Normalmente, as cifras de produção e consumo deveriam animar os produtores.
A região do centro-sul, onde se concentra a safra de cana, produziu 23 bilhões de litros de etanol até 16 de novembro, um número 15% superior ao mesmo período do ano passado.
O consumo interno, que absorve 85% do etanol brasileiro, também cresce, acompanhando as vendas de carros flex.
“Esta frota aumenta 17% ao ano; 90% dos carros novos vendidos no Brasil são flex”, disse à AFP Thiago Campaz, analista de mercado da FG Agro.
Em 2020, os carros flex representarão 89% da frota do país contra os atuais 61%, segundo as previsões da Datagro.
Além disso, em maio, o governo autorizou o aumento de 20% a 25% do volume de etanol (álcool anidro), que obrigatoriamente se mistura à gasolina vendida no Brasil.
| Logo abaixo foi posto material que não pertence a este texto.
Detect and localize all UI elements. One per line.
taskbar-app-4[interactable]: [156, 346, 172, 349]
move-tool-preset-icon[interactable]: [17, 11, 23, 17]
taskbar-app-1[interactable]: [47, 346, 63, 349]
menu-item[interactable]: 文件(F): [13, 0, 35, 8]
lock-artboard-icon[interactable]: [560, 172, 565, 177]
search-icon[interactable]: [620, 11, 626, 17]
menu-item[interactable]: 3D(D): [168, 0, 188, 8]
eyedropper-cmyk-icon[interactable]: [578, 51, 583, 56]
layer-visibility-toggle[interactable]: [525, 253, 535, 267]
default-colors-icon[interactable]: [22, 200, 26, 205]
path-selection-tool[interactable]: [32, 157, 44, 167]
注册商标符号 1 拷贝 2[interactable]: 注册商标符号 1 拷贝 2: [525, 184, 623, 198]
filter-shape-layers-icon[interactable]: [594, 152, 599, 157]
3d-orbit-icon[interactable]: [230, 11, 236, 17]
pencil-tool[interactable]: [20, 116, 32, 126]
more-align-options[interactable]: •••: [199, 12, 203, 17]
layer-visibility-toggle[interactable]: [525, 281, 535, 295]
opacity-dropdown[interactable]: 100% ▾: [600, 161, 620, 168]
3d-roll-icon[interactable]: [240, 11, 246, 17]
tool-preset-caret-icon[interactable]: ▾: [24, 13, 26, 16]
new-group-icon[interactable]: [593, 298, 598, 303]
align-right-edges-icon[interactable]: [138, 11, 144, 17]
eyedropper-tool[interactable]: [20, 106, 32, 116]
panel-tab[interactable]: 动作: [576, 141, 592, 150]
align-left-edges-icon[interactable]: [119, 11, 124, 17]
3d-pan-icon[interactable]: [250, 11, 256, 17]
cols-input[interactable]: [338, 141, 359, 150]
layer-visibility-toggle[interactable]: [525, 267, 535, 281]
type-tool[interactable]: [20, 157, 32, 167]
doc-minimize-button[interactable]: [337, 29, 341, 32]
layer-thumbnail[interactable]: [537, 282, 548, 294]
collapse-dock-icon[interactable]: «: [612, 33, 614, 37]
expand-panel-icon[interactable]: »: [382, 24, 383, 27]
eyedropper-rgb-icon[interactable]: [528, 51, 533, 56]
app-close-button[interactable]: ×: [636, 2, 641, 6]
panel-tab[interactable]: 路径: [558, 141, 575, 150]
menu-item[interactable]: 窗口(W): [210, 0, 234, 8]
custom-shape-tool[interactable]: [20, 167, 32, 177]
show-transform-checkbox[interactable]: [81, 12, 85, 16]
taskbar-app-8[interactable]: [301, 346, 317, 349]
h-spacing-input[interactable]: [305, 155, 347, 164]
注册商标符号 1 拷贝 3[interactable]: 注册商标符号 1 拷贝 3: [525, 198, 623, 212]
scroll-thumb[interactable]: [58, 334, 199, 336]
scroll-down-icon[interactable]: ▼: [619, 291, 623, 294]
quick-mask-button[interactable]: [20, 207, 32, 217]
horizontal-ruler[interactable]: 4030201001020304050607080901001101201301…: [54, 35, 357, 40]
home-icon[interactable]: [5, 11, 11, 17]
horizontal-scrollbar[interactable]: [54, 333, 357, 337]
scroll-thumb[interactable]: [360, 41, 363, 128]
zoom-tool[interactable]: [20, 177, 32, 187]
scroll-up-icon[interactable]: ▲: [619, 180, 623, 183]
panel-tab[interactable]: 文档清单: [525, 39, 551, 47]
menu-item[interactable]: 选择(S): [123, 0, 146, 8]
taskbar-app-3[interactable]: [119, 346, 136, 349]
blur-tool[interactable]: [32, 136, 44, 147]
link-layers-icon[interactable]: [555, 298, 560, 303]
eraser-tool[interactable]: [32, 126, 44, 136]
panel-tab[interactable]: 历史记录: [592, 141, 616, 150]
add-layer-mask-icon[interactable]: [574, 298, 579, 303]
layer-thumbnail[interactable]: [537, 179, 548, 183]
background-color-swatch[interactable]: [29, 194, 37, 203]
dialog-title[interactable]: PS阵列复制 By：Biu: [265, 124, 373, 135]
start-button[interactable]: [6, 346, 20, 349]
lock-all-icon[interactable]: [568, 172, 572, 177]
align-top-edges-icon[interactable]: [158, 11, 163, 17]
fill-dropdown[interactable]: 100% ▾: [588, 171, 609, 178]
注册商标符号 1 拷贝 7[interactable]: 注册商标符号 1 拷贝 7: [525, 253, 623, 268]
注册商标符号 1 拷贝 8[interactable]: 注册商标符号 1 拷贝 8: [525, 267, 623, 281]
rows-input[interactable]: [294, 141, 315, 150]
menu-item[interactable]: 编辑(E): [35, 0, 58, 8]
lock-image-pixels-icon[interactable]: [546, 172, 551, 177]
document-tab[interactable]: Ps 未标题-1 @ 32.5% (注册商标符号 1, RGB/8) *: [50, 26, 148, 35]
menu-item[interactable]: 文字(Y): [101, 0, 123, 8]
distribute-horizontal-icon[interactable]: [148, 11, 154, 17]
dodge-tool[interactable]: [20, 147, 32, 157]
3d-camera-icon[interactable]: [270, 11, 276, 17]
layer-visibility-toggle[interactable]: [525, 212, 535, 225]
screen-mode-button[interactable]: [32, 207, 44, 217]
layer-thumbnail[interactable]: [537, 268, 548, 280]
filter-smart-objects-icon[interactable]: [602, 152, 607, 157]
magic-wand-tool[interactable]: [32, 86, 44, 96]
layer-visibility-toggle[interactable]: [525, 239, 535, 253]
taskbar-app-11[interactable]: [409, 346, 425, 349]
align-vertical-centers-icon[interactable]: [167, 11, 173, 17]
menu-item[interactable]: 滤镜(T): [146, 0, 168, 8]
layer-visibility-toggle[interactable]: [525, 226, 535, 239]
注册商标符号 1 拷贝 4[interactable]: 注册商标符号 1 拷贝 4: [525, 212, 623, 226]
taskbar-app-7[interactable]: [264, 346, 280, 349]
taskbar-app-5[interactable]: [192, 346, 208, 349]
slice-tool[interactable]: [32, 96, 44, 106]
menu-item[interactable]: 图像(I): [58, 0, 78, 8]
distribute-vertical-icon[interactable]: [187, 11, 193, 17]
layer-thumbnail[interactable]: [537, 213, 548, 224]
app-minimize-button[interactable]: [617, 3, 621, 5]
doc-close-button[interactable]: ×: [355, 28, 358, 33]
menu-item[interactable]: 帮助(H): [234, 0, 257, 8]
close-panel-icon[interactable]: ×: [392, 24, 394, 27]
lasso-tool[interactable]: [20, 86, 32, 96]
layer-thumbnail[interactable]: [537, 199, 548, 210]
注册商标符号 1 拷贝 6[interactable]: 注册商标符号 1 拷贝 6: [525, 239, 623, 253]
Mas os indicadores em alta não resolvem a principal preocupação dos produtores: o preço de venda do etanol.
“Somos reféns do preço da gasolina para fixar o do álcool hidratado”, explicou Antonio de Pádua Rodrigues, diretor técnico da ÚNICA, principal associação da indústria açucareira.
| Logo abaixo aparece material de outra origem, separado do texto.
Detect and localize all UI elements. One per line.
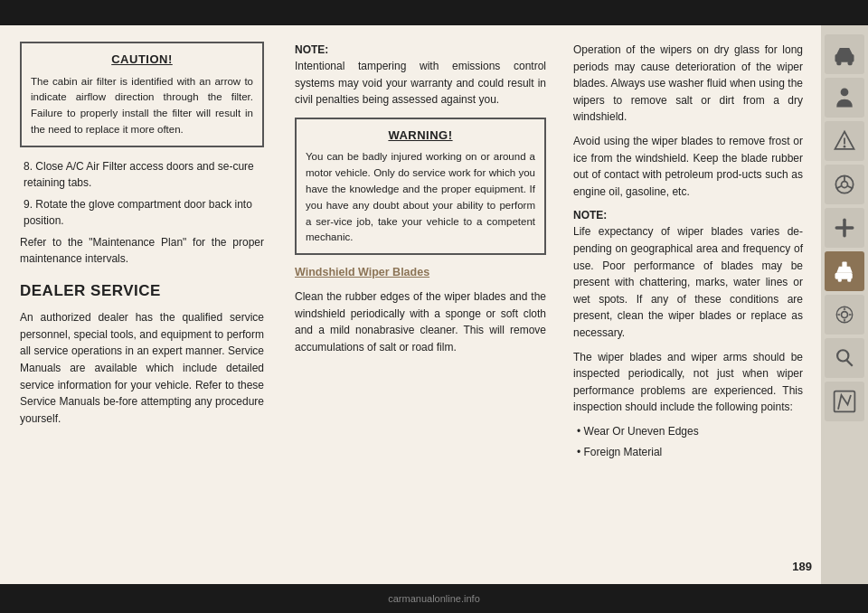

O consumidor decide se coloca etanol hidratado ou gasolina em seu carro, em geral com base no menor preço. Como o etanol tem uma eficiência 30% menor à da gasolina, estima-se que se está 30% mais barato é conveniente comprá-lo, explica.
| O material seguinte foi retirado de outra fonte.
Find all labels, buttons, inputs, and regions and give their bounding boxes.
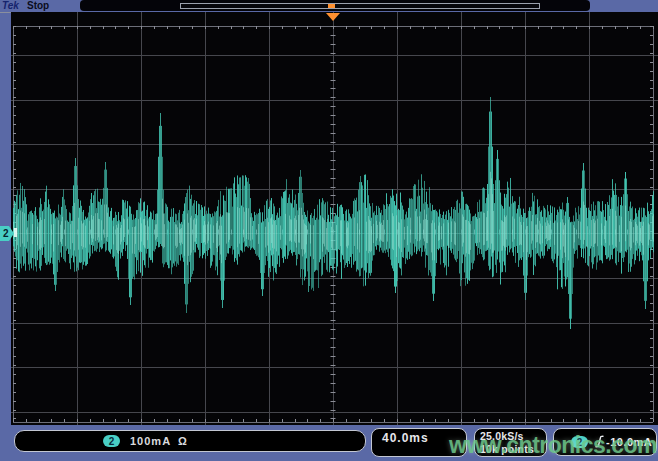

O governo brasileiro, que busca manter a inflação sob controle, controla os aumentos de preços da gasolina desde 2006 e com isso, indiretamente, limitou o aumento do preço do etanol.
Mas neste período os custos de produção se elevaram significativamente. Segundo a associação de produtores Orplana, os custos de arrendamento da terra aumentaram 57%, entre 2005 e 2010, os de mão de obra, 47%, e a mecanização, 28%.
O resultado: as 385 empresas de processamento do país estão carregadas de dívidas. “Na região centro-sul, 40 usinas fecharam nos últimos três anos e 60 podem vir a fazê-lo nos próximos 24 meses devido às dívidas”, afirmaram analistas do Deutsche Bank em uma nota publicada no fim de outubro.
A crise chegou a um tal nível que em 5 de novembro em Brasília mais de 300 parlamentares criaram a “frente parlamentar de valorização do setor sucroalcooleiro”.
O horizonte também embaçou para as exportações. A recuperação do real perante o dólar (nos meses de setembro e outubro passado) reduziu a competitividade do etanol brasileiro.
Por outro lado, os Estados Unidos, que absorvem 70% das exportações, pela primeira vez estão estudando reduzir a proporção obrigatória de etanol nos combustíveis.
“As exportações serão inferiores ao ano passado, com cerca de 2,6 bilhões de litros contra 3,4 bilhões em 2012-2013”, antecipou o jornal da Única.
Segundo analistas, a capacidade produtiva do Brasil estaria ameaçada.
“Para poupar custos, as usinas poderiam sacrificar a renovação da safra, como fizeram em 2009-2010. Isto pode afetar mais o rendimento da cana e a concentração de açúcar nos próximos anos”, destacou em nota publicada em outubro o banco de investimentos Macquarie.
Na falta de novas políticas de apoio ao setor, “a demanda potencial será superior à capacidade até 2020”, acrescentou Plinio Nastari, presidente da consultoria Datagro.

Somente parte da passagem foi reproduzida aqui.